2. Não faça duas compras parceladas ao mesmo tempo, para evitar confusões e perda do controle da dívida.  

3. Compare se o juro cobrado pela loja é inferior ao juro do cheque especial ou do cartão de crédito.  

4. Escolha o plano de parcelamento mais curto e com a taxa de juro mais baixa.  

5. Evite os parcelamentos com cheques pré-datados. Você pode se desorganizar, ultrapassar o limite da conta e pagar mais juros.  

6. Avalie se o que você vai deixar de perder é maior do que o juro. No caso de ter uma geladeira com defeito, o que você gasta com o juro financiando uma nova compensa a despesa de repor a compra que estraga.

Se você já tem dívidas, atenção a estas 6 dicas

1. Quando os juros saem de controle, a saída é procurar rapidamente os credores para renegociar a dívida. Quanto mais você demora, mais fica devendo  

2. Caso desconfie que a cobrança de juros é abusiva, procure o Procon para esclarecer a dúvida. Se os valores forem indevidos, você pode até receber de volta o que foi pago a mais.  

3. Se você percebe que o valor das parcelas está aumentando rápido e não poderá cobri-las, tente renegociar com a loja antes de deixar de pagar.  

4. Se estiver atrasada há mais tempo, procure o comerciante para calcular a dívida e negociar abatimentos.

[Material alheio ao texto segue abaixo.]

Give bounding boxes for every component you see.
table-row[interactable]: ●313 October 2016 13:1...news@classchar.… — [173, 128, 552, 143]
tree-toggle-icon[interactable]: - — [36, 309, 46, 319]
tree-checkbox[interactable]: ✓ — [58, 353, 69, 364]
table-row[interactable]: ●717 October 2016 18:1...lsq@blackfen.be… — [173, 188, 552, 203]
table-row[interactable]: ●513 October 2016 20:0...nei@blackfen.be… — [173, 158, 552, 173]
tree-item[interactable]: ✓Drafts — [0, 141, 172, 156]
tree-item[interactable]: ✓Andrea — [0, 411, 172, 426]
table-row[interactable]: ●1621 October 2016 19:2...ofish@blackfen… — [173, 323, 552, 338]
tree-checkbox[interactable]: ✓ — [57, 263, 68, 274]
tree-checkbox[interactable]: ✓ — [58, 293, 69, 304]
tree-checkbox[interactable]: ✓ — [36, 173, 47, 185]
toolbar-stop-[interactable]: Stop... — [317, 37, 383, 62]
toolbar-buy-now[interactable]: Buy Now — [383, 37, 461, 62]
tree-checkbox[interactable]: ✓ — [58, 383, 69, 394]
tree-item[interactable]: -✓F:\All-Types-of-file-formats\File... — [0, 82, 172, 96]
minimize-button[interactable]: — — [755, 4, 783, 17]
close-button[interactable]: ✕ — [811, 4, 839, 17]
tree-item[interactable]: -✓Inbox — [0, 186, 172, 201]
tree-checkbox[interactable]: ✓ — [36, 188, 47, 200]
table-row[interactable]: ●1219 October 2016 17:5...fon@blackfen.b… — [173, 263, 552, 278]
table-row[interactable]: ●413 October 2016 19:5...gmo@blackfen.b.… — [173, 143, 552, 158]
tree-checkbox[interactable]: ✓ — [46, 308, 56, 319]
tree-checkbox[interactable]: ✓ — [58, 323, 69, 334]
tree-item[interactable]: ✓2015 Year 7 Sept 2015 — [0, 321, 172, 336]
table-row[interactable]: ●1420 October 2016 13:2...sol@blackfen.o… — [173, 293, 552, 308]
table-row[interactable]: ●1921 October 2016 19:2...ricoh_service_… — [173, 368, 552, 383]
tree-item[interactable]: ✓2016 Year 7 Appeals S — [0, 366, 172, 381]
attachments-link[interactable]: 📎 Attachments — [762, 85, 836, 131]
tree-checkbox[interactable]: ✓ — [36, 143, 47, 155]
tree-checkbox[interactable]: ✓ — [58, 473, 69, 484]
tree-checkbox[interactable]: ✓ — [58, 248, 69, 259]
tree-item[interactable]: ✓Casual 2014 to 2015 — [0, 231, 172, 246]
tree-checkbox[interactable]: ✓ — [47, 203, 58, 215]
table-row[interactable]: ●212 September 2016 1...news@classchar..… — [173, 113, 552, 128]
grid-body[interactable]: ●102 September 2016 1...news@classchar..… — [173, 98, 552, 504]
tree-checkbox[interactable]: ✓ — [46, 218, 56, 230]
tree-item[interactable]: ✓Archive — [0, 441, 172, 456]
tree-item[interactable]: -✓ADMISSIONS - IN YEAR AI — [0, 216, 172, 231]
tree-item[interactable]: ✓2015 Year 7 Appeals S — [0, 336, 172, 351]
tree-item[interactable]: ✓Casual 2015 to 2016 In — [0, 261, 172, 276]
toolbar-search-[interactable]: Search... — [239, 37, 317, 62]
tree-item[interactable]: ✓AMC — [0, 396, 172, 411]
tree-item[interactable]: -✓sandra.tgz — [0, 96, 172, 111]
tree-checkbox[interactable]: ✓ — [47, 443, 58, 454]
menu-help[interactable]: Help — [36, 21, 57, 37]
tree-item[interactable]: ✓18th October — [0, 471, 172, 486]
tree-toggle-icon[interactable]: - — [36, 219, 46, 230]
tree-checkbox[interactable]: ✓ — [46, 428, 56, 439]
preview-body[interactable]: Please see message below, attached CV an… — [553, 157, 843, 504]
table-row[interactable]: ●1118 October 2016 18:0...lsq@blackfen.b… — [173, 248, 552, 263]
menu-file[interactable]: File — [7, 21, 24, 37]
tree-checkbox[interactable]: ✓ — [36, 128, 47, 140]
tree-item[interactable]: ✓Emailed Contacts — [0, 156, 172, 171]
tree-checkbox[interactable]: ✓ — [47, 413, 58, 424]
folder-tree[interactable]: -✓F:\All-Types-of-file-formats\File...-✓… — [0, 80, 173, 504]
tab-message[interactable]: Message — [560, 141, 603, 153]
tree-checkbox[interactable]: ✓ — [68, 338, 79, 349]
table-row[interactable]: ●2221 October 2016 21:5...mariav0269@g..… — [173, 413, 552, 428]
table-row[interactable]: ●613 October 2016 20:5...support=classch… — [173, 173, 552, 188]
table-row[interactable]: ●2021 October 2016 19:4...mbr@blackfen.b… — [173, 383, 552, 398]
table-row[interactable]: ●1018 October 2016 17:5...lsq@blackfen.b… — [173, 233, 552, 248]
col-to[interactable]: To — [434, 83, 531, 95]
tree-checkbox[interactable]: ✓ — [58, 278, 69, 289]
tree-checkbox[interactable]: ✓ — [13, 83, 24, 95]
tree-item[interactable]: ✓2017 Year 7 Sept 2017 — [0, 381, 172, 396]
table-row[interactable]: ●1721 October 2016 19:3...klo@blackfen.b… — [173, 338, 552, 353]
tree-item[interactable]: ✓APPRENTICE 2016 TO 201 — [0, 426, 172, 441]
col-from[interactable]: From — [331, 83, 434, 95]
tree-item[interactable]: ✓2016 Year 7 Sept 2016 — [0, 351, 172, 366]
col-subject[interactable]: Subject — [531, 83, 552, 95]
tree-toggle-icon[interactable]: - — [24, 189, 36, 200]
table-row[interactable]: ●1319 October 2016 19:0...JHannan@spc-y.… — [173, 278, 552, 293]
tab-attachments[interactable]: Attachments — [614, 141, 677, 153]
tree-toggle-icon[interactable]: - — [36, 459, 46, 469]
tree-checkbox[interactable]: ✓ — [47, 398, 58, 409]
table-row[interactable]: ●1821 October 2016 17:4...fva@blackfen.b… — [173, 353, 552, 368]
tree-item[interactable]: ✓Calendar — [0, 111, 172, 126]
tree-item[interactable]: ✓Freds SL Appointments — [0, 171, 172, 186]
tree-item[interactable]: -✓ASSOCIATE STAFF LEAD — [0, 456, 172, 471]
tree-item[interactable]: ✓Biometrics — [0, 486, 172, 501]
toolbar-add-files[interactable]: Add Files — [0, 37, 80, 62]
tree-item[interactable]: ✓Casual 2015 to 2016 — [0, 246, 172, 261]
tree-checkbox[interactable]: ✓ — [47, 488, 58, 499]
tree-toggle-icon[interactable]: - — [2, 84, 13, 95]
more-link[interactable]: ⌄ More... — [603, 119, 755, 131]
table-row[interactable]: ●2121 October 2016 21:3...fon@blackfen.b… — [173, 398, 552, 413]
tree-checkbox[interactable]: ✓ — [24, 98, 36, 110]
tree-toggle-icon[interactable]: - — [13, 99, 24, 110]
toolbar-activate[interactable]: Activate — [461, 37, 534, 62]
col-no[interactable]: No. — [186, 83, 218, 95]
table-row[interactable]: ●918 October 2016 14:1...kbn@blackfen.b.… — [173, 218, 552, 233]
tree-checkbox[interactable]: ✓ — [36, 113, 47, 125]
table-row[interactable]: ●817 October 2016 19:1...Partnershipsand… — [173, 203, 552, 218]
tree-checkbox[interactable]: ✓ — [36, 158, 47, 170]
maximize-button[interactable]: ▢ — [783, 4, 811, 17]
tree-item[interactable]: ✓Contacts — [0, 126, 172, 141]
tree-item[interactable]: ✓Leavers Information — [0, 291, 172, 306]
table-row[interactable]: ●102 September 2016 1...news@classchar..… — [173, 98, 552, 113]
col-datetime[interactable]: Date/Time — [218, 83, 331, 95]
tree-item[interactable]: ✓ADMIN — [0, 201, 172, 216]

Em muitos casos, são excluídos juros de mora e multas.  

5. Ao renegociar, peça redução da taxa de juros, prazo maior de pagamento e exija que o acordo seja colocado no papel.  

6. Para saber se está com o nome sujo, consulte o SPC e a Serasa. No SPC, normalmente ligado à Câmara de Dirigentes Lojistas, pode-se contar em alguns casos com a ajuda da instituição para intermediar a renegociação.